2025 WOW Show: RISE features five young vocalists, Riiki Reid, Tusekah, Lila Crichton, RV Quijano, and MacKenzie Htay, whose backgrounds span opera, pop, soul, and rock n roll. The singers open the show and create effective focal points throughout the performance, with WOW’s most majestic and electrifying moments delivered in the final Myths and Legends section by Lila Crichton in magnificent full operatic voice – an absolute showstopper. Alongside the singers are a cast of dancers, circus, and trampoline artists, choreographed into varied and everchanging groupings to enliven the stage, create context and flavour for the categories, and activate the full height of the TSB arena.

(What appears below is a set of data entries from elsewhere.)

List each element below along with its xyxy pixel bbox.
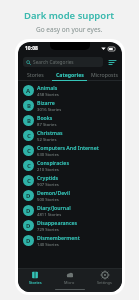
staticText: Stories: [29, 280, 42, 285]
staticText: Stories: [27, 71, 44, 78]
staticText: C: [27, 147, 31, 155]
button[interactable]: A: [18, 83, 122, 98]
staticText: Go easy on your eyes.: [36, 25, 103, 34]
staticText: Christmas: [37, 129, 63, 136]
button[interactable]: Microposts: [87, 68, 122, 80]
button[interactable]: Stories: [18, 68, 52, 80]
staticText: Dark mode support: [24, 9, 115, 22]
staticText: 458 Stories: [37, 92, 59, 98]
button[interactable]: Filter: [107, 57, 117, 67]
staticText: C: [27, 177, 31, 185]
button[interactable]: Micro: [52, 269, 87, 287]
staticText: 500 Stories: [37, 197, 59, 203]
staticText: D: [26, 207, 31, 215]
staticText: B: [27, 102, 31, 110]
staticText: Settings: [97, 280, 112, 285]
button[interactable]: Stories: [18, 269, 52, 287]
button[interactable]: Search Categories: [23, 57, 103, 67]
staticText: D: [26, 222, 31, 230]
staticText: Bizarre: [37, 99, 55, 106]
staticText: A: [26, 87, 31, 95]
button[interactable]: C: [18, 128, 122, 143]
button[interactable]: Settings: [87, 269, 122, 287]
staticText: B: [27, 117, 31, 125]
staticText: Microposts: [91, 71, 118, 78]
button[interactable]: Categories: [52, 68, 87, 80]
button[interactable]: C: [18, 173, 122, 188]
staticText: 3016 Stories: [37, 107, 62, 113]
button[interactable]: D: [18, 218, 122, 233]
staticText: 10:08: [25, 45, 38, 52]
staticText: 630 Stories: [37, 152, 59, 158]
staticText: Disappearances: [37, 219, 78, 226]
staticText: Micro: [64, 280, 75, 285]
staticText: Dismemberment: [37, 234, 80, 241]
staticText: 729 Stories: [37, 227, 59, 233]
button[interactable]: B: [18, 113, 122, 128]
staticText: Diary/Journal: [37, 204, 71, 211]
staticText: Search Categories: [33, 59, 74, 66]
staticText: C: [27, 162, 31, 170]
staticText: Animals: [37, 84, 58, 91]
button[interactable]: D: [18, 203, 122, 218]
button[interactable]: C: [18, 158, 122, 173]
staticText: 907 Stories: [37, 182, 59, 188]
staticText: Conspiracies: [37, 159, 69, 166]
button[interactable]: D: [18, 188, 122, 203]
staticText: 210 Stories: [37, 167, 59, 173]
staticText: Books: [37, 114, 53, 121]
staticText: 4811 Stories: [37, 212, 62, 218]
staticText: 87 Stories: [37, 122, 57, 128]
staticText: Computers And Internet: [37, 144, 99, 151]
button[interactable]: C: [18, 143, 122, 158]
staticText: D: [26, 192, 31, 200]
staticText: C: [27, 132, 31, 140]
staticText: Demon/Devil: [37, 189, 70, 196]
staticText: Categories: [56, 71, 84, 78]
button[interactable]: B: [18, 98, 122, 113]
staticText: Cryptids: [37, 174, 59, 181]
staticText: 52 Stories: [37, 137, 57, 143]
button[interactable]: D: [18, 233, 122, 248]
staticText: 140 Stories: [37, 242, 59, 248]
staticText: D: [26, 237, 31, 245]
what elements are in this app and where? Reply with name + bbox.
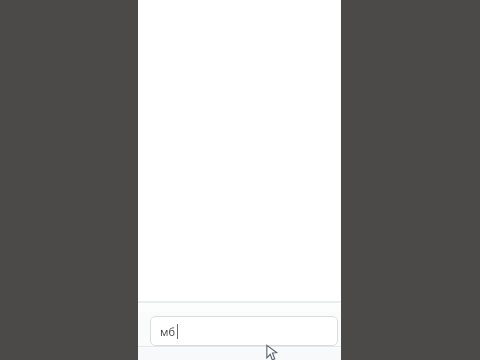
button[interactable]: Text input field bbox=[150, 316, 338, 346]
staticText: мб bbox=[160, 324, 176, 339]
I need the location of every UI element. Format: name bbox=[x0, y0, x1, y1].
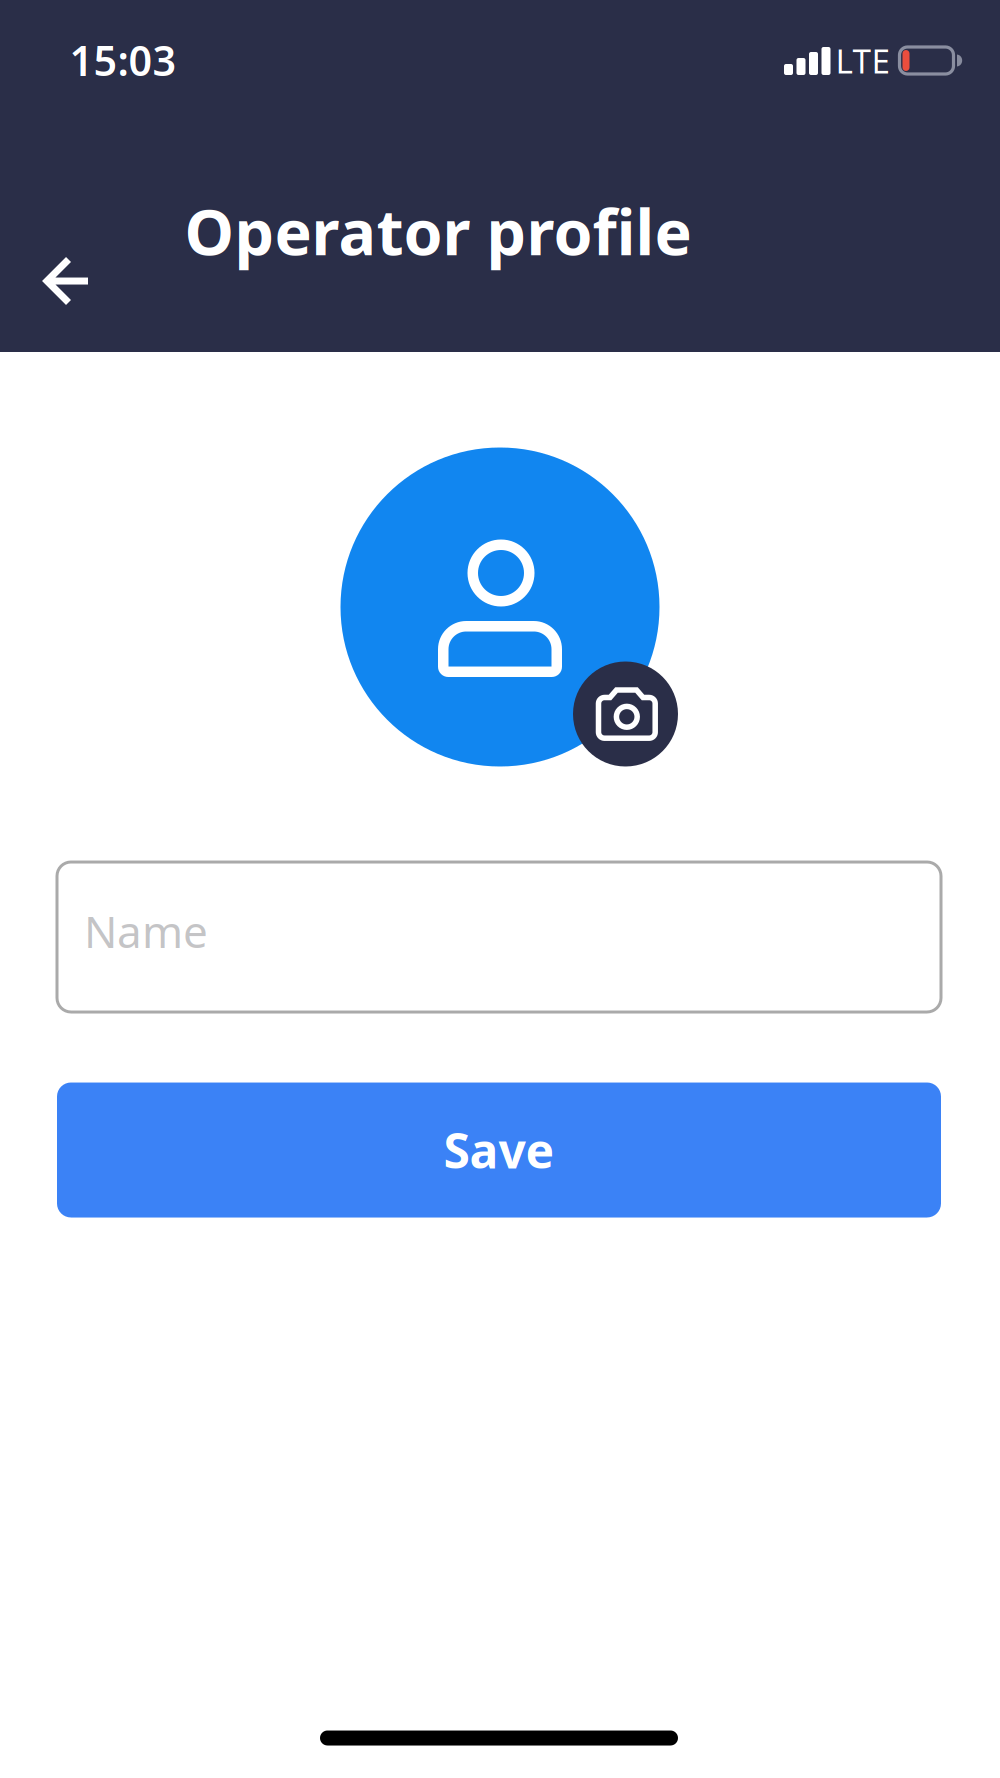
button[interactable]: Save bbox=[57, 1082, 941, 1218]
staticText: Operator profile bbox=[184, 189, 692, 273]
staticText: LTE bbox=[836, 38, 890, 83]
staticText: Name bbox=[84, 902, 208, 960]
button[interactable]: Change photo bbox=[573, 662, 678, 766]
staticText: Save bbox=[444, 1118, 554, 1182]
button[interactable]: Name bbox=[57, 862, 941, 1012]
button[interactable]: Back bbox=[23, 238, 109, 324]
staticText: 15:03 bbox=[70, 33, 176, 88]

The World of WearableArt’s awards show is a valued contract employer of dancers in New Zealand, and each year the dancers consistently provide the basis of the performance design as they are onstage for much of the show. In 2025 it is great to see the artists of the New Zealand Dance Company alongside the freelance dancers. Although some of the dance work is muted by competing colour palettes or being layered behind other performers, impactful choreography for the dancers is achieved during the openings of the Neon and Air sections, which expand beyond the stage perimeter with simple yet bold visual effect. Movement material is commercial in style, with significant use of isolations and static floorwork. Bold costumes by Gabrielle Stevenson and effective use of the stage revolve make the hip hop influenced Neon section choreography memorable. Under the direction of Aerial Coach and Choreographer Jenny Ritchie, the trampoline artists add a sweetly surrealist and anti-gravity touch, and the four circus artists are positively sublime in their breathtaking and exquisitely technically refined aerial work. Exposed transitions in and out of aerial equipment that proved challenging in previous years are completely resolved in 2025 WOW Show: RISE, with the aerialists sustaining focus and creating rich dramatic tension with every appearance.

The heart of 2025 WOW Show: Rise is of course the wearable art designs, and these are as wildly creative, innovative, charismatic and entrancing as ever. Given the plethora of visual effects competing for audience attention it could be helpful for a section of the digital screens to be allocated to introducing the six design categories and sharing the competing finalist work’s titles, designers, and country of origin or key idea. In 2025, 120 finalist designers showcasing 85 imaginative and vivid works compete for six category and a dozen special awards, and runners up are also awarded for each title (purchasing a WOW programme is worthwhile to keep track of the enormous selection of garments, and to follow along with the awards and their recipients). Taking out both the 2025 Supreme WOW Award and the Myths & Legends section award is United States designers Dawn Mostow and Ben Gould’s delicate and refined dual entry Tsukumogami, which imagines “…the secret life of objects…Century-old porcelain vases, imbued with spirit, begin breathing...” This reviewer’s personal favourite, the sophisticated, sculptural, and subtly poignant Worn Landscape by New Zealand designer Cushla O’Connell wins the Aotearoa section award and the Wētā Workshop Outstanding Design Special Award.
2025 WOW Show: RISE audiences can look forward to an immersive and spectacular arena show, with different emphasis based on where one is sitting, but thoroughly entertaining regardless of the perspective. The show runs for a three-week season until Sunday 5 October.